**Requirement**
From the entries below, copy every line where the string "Shots" appears.

### Entries shown ###

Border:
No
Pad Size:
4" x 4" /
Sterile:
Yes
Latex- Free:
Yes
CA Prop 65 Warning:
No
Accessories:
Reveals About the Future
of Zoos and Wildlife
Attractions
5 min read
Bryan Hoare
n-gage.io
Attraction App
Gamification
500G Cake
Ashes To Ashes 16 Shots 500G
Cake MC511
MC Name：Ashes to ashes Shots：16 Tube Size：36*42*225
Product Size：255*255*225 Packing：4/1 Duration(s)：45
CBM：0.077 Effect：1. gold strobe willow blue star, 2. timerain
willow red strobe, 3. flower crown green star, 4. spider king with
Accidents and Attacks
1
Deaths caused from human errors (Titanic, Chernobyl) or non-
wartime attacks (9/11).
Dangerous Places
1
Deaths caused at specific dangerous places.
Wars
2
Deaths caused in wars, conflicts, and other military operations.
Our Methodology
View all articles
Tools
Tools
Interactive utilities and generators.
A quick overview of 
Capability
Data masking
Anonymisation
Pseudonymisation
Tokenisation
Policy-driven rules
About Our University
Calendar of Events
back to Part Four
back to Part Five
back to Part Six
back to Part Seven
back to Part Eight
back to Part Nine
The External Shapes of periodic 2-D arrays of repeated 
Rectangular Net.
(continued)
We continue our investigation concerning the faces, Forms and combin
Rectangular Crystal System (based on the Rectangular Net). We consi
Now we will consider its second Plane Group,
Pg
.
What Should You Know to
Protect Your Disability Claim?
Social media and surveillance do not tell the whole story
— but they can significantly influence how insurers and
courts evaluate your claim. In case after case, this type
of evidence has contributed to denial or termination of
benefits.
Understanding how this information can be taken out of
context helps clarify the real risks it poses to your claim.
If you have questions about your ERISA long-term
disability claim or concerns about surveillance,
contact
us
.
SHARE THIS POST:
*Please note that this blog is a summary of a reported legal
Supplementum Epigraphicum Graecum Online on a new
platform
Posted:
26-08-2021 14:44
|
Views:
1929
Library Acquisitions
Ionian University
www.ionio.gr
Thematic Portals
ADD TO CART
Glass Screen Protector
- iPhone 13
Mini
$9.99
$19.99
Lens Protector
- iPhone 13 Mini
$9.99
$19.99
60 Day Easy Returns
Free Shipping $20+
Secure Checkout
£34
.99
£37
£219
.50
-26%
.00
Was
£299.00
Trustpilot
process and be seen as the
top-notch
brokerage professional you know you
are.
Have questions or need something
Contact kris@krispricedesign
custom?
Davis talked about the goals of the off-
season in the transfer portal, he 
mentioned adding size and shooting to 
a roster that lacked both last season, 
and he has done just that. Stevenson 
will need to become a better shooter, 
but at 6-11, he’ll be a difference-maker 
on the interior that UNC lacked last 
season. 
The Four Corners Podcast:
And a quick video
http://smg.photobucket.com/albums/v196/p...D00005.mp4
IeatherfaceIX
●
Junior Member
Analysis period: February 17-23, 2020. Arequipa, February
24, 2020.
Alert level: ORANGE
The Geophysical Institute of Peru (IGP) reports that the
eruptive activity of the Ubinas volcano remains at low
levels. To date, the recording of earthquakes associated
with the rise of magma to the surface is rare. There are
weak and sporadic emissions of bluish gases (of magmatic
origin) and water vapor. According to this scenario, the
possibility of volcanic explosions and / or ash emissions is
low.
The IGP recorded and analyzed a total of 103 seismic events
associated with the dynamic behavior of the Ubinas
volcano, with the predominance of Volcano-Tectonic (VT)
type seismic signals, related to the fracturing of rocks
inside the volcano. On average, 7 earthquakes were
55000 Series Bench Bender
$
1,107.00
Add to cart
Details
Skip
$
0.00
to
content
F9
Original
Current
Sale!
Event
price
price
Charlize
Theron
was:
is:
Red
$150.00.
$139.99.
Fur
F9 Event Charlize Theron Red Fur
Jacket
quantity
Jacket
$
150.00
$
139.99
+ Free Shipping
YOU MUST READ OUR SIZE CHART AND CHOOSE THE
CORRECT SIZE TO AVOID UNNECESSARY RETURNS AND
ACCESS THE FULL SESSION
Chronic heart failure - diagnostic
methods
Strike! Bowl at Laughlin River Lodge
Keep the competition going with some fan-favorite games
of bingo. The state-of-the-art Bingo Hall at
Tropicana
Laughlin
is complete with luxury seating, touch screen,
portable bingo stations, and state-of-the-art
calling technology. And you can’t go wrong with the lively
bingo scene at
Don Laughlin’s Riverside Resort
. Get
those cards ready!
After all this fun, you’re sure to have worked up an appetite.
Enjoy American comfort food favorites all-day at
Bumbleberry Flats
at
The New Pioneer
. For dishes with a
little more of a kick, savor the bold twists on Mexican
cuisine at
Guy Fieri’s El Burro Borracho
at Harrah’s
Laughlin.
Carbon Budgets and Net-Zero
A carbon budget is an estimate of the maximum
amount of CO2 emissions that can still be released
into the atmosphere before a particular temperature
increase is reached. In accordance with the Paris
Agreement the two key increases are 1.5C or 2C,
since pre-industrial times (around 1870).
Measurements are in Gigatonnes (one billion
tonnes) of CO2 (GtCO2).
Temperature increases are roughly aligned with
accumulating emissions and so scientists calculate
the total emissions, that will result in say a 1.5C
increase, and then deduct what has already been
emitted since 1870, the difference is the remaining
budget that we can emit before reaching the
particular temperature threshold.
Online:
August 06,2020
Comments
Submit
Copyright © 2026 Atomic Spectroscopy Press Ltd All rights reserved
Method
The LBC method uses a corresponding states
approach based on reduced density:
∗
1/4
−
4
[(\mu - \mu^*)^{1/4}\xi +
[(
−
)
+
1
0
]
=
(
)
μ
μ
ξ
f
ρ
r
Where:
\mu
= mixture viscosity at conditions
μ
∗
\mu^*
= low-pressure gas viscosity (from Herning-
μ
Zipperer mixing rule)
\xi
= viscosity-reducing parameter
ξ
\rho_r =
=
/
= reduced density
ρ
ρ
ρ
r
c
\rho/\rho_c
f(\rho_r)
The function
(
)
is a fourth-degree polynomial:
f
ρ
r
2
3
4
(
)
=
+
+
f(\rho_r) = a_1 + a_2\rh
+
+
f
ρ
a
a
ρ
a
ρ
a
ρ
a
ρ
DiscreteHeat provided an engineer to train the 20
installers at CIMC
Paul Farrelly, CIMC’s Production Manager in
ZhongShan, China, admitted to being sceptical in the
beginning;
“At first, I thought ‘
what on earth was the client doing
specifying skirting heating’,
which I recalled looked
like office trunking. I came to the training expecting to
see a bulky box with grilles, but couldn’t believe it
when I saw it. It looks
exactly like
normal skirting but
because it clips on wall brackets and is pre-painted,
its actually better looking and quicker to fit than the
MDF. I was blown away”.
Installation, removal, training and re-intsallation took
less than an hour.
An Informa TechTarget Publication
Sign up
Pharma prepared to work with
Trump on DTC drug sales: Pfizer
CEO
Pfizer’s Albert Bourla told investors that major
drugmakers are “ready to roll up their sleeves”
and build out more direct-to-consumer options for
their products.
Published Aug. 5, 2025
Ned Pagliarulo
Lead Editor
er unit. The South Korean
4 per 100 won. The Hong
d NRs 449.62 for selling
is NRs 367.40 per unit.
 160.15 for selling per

###

**Answer below**
Ashes To Ashes 16 Shots 500G
MC Name：Ashes to ashes Shots：16 Tube Size：36*42*225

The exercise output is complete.